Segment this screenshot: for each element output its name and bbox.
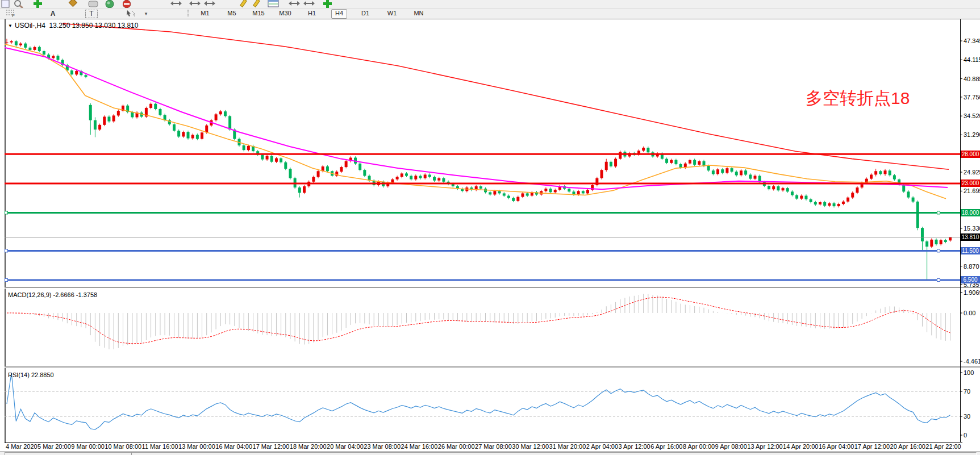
candle (94, 120, 97, 130)
candle (791, 191, 794, 195)
candle (149, 104, 152, 108)
candle (6, 43, 9, 43)
candle (731, 168, 733, 172)
candle (554, 190, 557, 192)
line-handle[interactable] (937, 278, 940, 281)
time-label: 13 Apr 12:00 (747, 443, 782, 451)
candle (600, 170, 603, 178)
candle (196, 135, 199, 139)
candle (647, 148, 649, 152)
candle (884, 170, 887, 174)
candle (823, 202, 826, 206)
candle (201, 132, 203, 139)
candle (437, 178, 440, 181)
line-handle[interactable] (937, 211, 940, 214)
time-axis[interactable]: 4 Mar 20205 Mar 20:009 Mar 00:0010 Mar 0… (5, 443, 962, 451)
current-price-badge: 13.810 (961, 233, 980, 241)
candle (247, 146, 250, 150)
candle (182, 132, 185, 136)
candle (907, 191, 910, 197)
candle (358, 164, 361, 170)
candle (846, 198, 849, 202)
line-handle[interactable] (5, 278, 8, 281)
candle (24, 44, 27, 48)
ohlc-values: 13.250 13.850 13.030 13.810 (49, 22, 139, 30)
candle (703, 161, 706, 166)
candle (317, 171, 320, 177)
candle (401, 173, 403, 177)
candle (572, 191, 575, 194)
candle (665, 159, 668, 163)
price-badge-23.000: 23.000 (961, 180, 980, 187)
candle (103, 116, 106, 124)
candle (89, 105, 92, 120)
candle (735, 172, 738, 175)
candle (405, 173, 408, 176)
candle (205, 126, 208, 132)
price-tick: 37.750 (964, 94, 980, 101)
symbol-dropdown-icon[interactable]: ▼ (8, 23, 12, 28)
candle (266, 156, 269, 159)
candle (772, 186, 775, 189)
rsi-splitter[interactable] (5, 366, 980, 368)
candle (243, 145, 245, 150)
candle (98, 125, 101, 130)
chart-text-annotation[interactable]: 多空转折点18 (806, 87, 910, 110)
candle (837, 204, 840, 206)
candle (810, 199, 812, 202)
candle (921, 228, 924, 241)
macd-plot[interactable] (7, 294, 950, 349)
candle (298, 187, 301, 193)
candle (693, 160, 696, 165)
price-badge-18.000: 18.000 (961, 209, 980, 216)
time-label: 27 Mar 08:00 (475, 443, 512, 451)
candle (326, 166, 329, 171)
main-plot[interactable] (5, 24, 952, 280)
candle (925, 241, 928, 247)
time-label: 20 Mar 04:00 (327, 443, 364, 451)
candle (582, 191, 585, 193)
symbol-timeframe-label: USOil-,H4 (15, 22, 45, 30)
price-tick: 34.520 (964, 112, 980, 119)
candle (34, 47, 36, 50)
candle (345, 161, 348, 167)
line-handle[interactable] (937, 249, 940, 252)
line-handle[interactable] (5, 211, 8, 214)
rsi-plot[interactable] (5, 373, 960, 429)
candle (479, 186, 482, 189)
line-handle[interactable] (5, 249, 8, 252)
candle (131, 112, 134, 117)
candle (191, 135, 194, 138)
candle (419, 176, 422, 178)
time-label: 4 Mar 2020 (6, 443, 37, 451)
candle (544, 189, 547, 191)
time-label: 14 Apr 20:00 (783, 443, 818, 451)
time-label: 11 Mar 16:00 (142, 443, 178, 451)
time-label: 31 Mar 20:00 (549, 443, 586, 451)
macd-splitter[interactable] (5, 287, 980, 289)
candle (949, 237, 952, 241)
candle (568, 189, 570, 191)
candle (777, 186, 779, 190)
candle (117, 111, 120, 115)
chart-canvas[interactable] (0, 0, 980, 455)
candle (442, 178, 445, 182)
candle (874, 171, 877, 174)
candle (503, 193, 506, 195)
candle (619, 152, 622, 158)
candle (177, 131, 180, 136)
time-label: 30 Mar 12:00 (512, 443, 549, 451)
time-label: 5 Mar 20:00 (37, 443, 71, 451)
candle (916, 202, 919, 228)
time-label: 23 Mar 08:00 (364, 443, 401, 451)
candle (312, 177, 315, 182)
candle (38, 47, 41, 51)
price-tick: 21.695 (964, 187, 980, 194)
candle (154, 104, 157, 109)
candle (935, 240, 938, 244)
price-tick: 31.290 (964, 131, 980, 138)
chart-info-line[interactable]: ▼USOil-,H4 13.250 13.850 13.030 13.810 (8, 22, 138, 30)
time-label: 18 Mar 20:00 (290, 443, 327, 451)
time-label: 6 Apr 16:00 (650, 443, 682, 451)
candle (753, 176, 756, 179)
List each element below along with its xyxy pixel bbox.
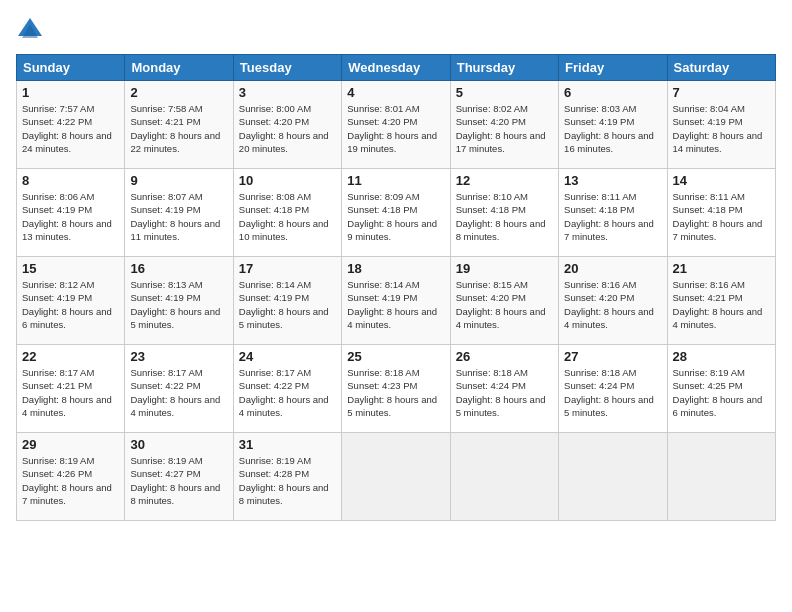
day-number: 5	[456, 85, 553, 100]
day-number: 6	[564, 85, 661, 100]
day-number: 19	[456, 261, 553, 276]
calendar-cell: 30Sunrise: 8:19 AMSunset: 4:27 PMDayligh…	[125, 433, 233, 521]
calendar-cell: 28Sunrise: 8:19 AMSunset: 4:25 PMDayligh…	[667, 345, 775, 433]
day-info: Sunrise: 8:18 AMSunset: 4:24 PMDaylight:…	[564, 366, 661, 419]
weekday-header-monday: Monday	[125, 55, 233, 81]
calendar-week-2: 8Sunrise: 8:06 AMSunset: 4:19 PMDaylight…	[17, 169, 776, 257]
calendar-cell: 22Sunrise: 8:17 AMSunset: 4:21 PMDayligh…	[17, 345, 125, 433]
calendar-cell: 26Sunrise: 8:18 AMSunset: 4:24 PMDayligh…	[450, 345, 558, 433]
calendar-cell: 7Sunrise: 8:04 AMSunset: 4:19 PMDaylight…	[667, 81, 775, 169]
day-number: 3	[239, 85, 336, 100]
day-number: 10	[239, 173, 336, 188]
calendar-week-5: 29Sunrise: 8:19 AMSunset: 4:26 PMDayligh…	[17, 433, 776, 521]
day-info: Sunrise: 8:14 AMSunset: 4:19 PMDaylight:…	[239, 278, 336, 331]
page-container: SundayMondayTuesdayWednesdayThursdayFrid…	[0, 0, 792, 531]
calendar-cell: 11Sunrise: 8:09 AMSunset: 4:18 PMDayligh…	[342, 169, 450, 257]
day-info: Sunrise: 8:11 AMSunset: 4:18 PMDaylight:…	[564, 190, 661, 243]
calendar-cell: 23Sunrise: 8:17 AMSunset: 4:22 PMDayligh…	[125, 345, 233, 433]
day-number: 22	[22, 349, 119, 364]
day-info: Sunrise: 8:17 AMSunset: 4:22 PMDaylight:…	[130, 366, 227, 419]
logo-icon	[16, 16, 44, 44]
day-info: Sunrise: 8:18 AMSunset: 4:24 PMDaylight:…	[456, 366, 553, 419]
day-info: Sunrise: 8:19 AMSunset: 4:27 PMDaylight:…	[130, 454, 227, 507]
day-info: Sunrise: 8:01 AMSunset: 4:20 PMDaylight:…	[347, 102, 444, 155]
day-number: 20	[564, 261, 661, 276]
calendar-week-4: 22Sunrise: 8:17 AMSunset: 4:21 PMDayligh…	[17, 345, 776, 433]
day-info: Sunrise: 7:57 AMSunset: 4:22 PMDaylight:…	[22, 102, 119, 155]
day-number: 29	[22, 437, 119, 452]
calendar-cell: 27Sunrise: 8:18 AMSunset: 4:24 PMDayligh…	[559, 345, 667, 433]
calendar-cell	[450, 433, 558, 521]
day-info: Sunrise: 8:19 AMSunset: 4:26 PMDaylight:…	[22, 454, 119, 507]
day-info: Sunrise: 8:04 AMSunset: 4:19 PMDaylight:…	[673, 102, 770, 155]
day-info: Sunrise: 8:08 AMSunset: 4:18 PMDaylight:…	[239, 190, 336, 243]
weekday-header-tuesday: Tuesday	[233, 55, 341, 81]
calendar-cell: 16Sunrise: 8:13 AMSunset: 4:19 PMDayligh…	[125, 257, 233, 345]
calendar-cell: 12Sunrise: 8:10 AMSunset: 4:18 PMDayligh…	[450, 169, 558, 257]
day-info: Sunrise: 7:58 AMSunset: 4:21 PMDaylight:…	[130, 102, 227, 155]
calendar-cell: 4Sunrise: 8:01 AMSunset: 4:20 PMDaylight…	[342, 81, 450, 169]
logo	[16, 16, 48, 44]
calendar-cell: 5Sunrise: 8:02 AMSunset: 4:20 PMDaylight…	[450, 81, 558, 169]
day-number: 7	[673, 85, 770, 100]
calendar-table: SundayMondayTuesdayWednesdayThursdayFrid…	[16, 54, 776, 521]
day-number: 1	[22, 85, 119, 100]
calendar-week-1: 1Sunrise: 7:57 AMSunset: 4:22 PMDaylight…	[17, 81, 776, 169]
day-info: Sunrise: 8:15 AMSunset: 4:20 PMDaylight:…	[456, 278, 553, 331]
calendar-cell: 29Sunrise: 8:19 AMSunset: 4:26 PMDayligh…	[17, 433, 125, 521]
calendar-cell: 10Sunrise: 8:08 AMSunset: 4:18 PMDayligh…	[233, 169, 341, 257]
day-info: Sunrise: 8:19 AMSunset: 4:25 PMDaylight:…	[673, 366, 770, 419]
day-number: 30	[130, 437, 227, 452]
day-number: 24	[239, 349, 336, 364]
weekday-header-sunday: Sunday	[17, 55, 125, 81]
calendar-cell	[342, 433, 450, 521]
weekday-header-friday: Friday	[559, 55, 667, 81]
day-info: Sunrise: 8:16 AMSunset: 4:21 PMDaylight:…	[673, 278, 770, 331]
calendar-cell	[667, 433, 775, 521]
day-number: 2	[130, 85, 227, 100]
day-info: Sunrise: 8:03 AMSunset: 4:19 PMDaylight:…	[564, 102, 661, 155]
weekday-header-saturday: Saturday	[667, 55, 775, 81]
calendar-cell: 20Sunrise: 8:16 AMSunset: 4:20 PMDayligh…	[559, 257, 667, 345]
calendar-cell: 25Sunrise: 8:18 AMSunset: 4:23 PMDayligh…	[342, 345, 450, 433]
calendar-cell: 24Sunrise: 8:17 AMSunset: 4:22 PMDayligh…	[233, 345, 341, 433]
day-number: 23	[130, 349, 227, 364]
calendar-cell: 15Sunrise: 8:12 AMSunset: 4:19 PMDayligh…	[17, 257, 125, 345]
calendar-cell: 31Sunrise: 8:19 AMSunset: 4:28 PMDayligh…	[233, 433, 341, 521]
day-number: 11	[347, 173, 444, 188]
calendar-cell: 18Sunrise: 8:14 AMSunset: 4:19 PMDayligh…	[342, 257, 450, 345]
day-number: 4	[347, 85, 444, 100]
day-info: Sunrise: 8:07 AMSunset: 4:19 PMDaylight:…	[130, 190, 227, 243]
calendar-header: SundayMondayTuesdayWednesdayThursdayFrid…	[17, 55, 776, 81]
day-number: 28	[673, 349, 770, 364]
weekday-row: SundayMondayTuesdayWednesdayThursdayFrid…	[17, 55, 776, 81]
day-info: Sunrise: 8:00 AMSunset: 4:20 PMDaylight:…	[239, 102, 336, 155]
calendar-week-3: 15Sunrise: 8:12 AMSunset: 4:19 PMDayligh…	[17, 257, 776, 345]
calendar-cell: 13Sunrise: 8:11 AMSunset: 4:18 PMDayligh…	[559, 169, 667, 257]
day-info: Sunrise: 8:19 AMSunset: 4:28 PMDaylight:…	[239, 454, 336, 507]
day-number: 12	[456, 173, 553, 188]
day-number: 15	[22, 261, 119, 276]
day-info: Sunrise: 8:06 AMSunset: 4:19 PMDaylight:…	[22, 190, 119, 243]
day-number: 25	[347, 349, 444, 364]
day-number: 27	[564, 349, 661, 364]
weekday-header-thursday: Thursday	[450, 55, 558, 81]
day-number: 14	[673, 173, 770, 188]
day-number: 18	[347, 261, 444, 276]
calendar-cell: 9Sunrise: 8:07 AMSunset: 4:19 PMDaylight…	[125, 169, 233, 257]
calendar-cell: 1Sunrise: 7:57 AMSunset: 4:22 PMDaylight…	[17, 81, 125, 169]
day-info: Sunrise: 8:09 AMSunset: 4:18 PMDaylight:…	[347, 190, 444, 243]
day-number: 13	[564, 173, 661, 188]
day-number: 16	[130, 261, 227, 276]
day-number: 8	[22, 173, 119, 188]
day-number: 26	[456, 349, 553, 364]
day-number: 21	[673, 261, 770, 276]
page-header	[16, 16, 776, 44]
day-info: Sunrise: 8:16 AMSunset: 4:20 PMDaylight:…	[564, 278, 661, 331]
weekday-header-wednesday: Wednesday	[342, 55, 450, 81]
day-info: Sunrise: 8:13 AMSunset: 4:19 PMDaylight:…	[130, 278, 227, 331]
calendar-cell: 2Sunrise: 7:58 AMSunset: 4:21 PMDaylight…	[125, 81, 233, 169]
day-number: 31	[239, 437, 336, 452]
calendar-cell: 3Sunrise: 8:00 AMSunset: 4:20 PMDaylight…	[233, 81, 341, 169]
calendar-cell	[559, 433, 667, 521]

WHAT YOU HAVE TO DO
Gather each line of the listing containing the word "page" and show it.

EXERCISE RESULT
page-container: SundayMondayTuesdayWednesdayThursdayFrid…	[0, 0, 792, 531]
page-header	[16, 16, 776, 44]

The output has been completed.